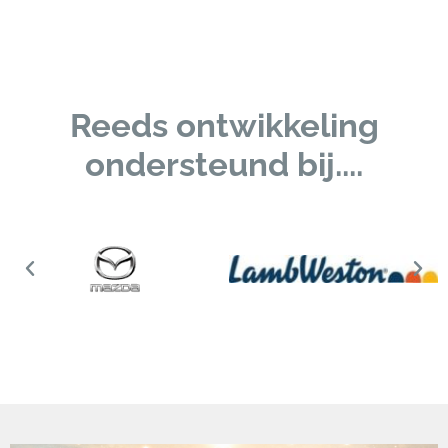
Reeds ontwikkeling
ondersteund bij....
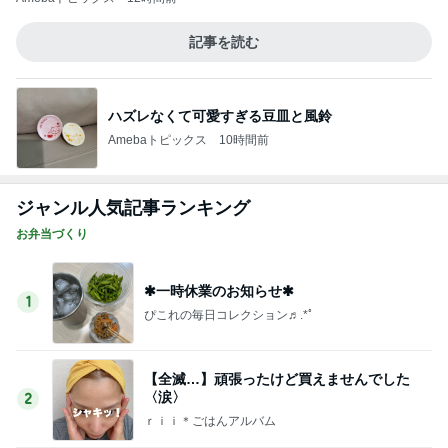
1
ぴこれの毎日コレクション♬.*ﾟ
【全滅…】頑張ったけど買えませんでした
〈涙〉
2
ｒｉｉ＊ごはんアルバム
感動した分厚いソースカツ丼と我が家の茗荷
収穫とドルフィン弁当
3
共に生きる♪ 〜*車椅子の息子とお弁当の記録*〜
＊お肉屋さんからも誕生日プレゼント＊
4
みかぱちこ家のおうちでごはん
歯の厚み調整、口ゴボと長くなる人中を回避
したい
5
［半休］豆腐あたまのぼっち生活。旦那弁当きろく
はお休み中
==========
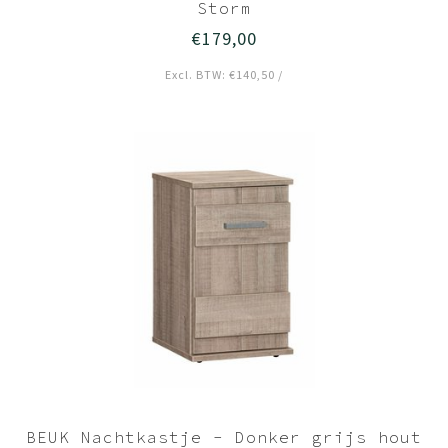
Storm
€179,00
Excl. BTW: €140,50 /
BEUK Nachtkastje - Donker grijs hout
==========
Problem description:
Looking at the entries above, can you reproduce exactly the lines from the one that holds "Excl. BTW: €140,50 /" through the one that holds "BEUK Nachtkastje - Donker grijs hout", and only those?

Task solution:
Excl. BTW: €140,50 /
BEUK Nachtkastje - Donker grijs hout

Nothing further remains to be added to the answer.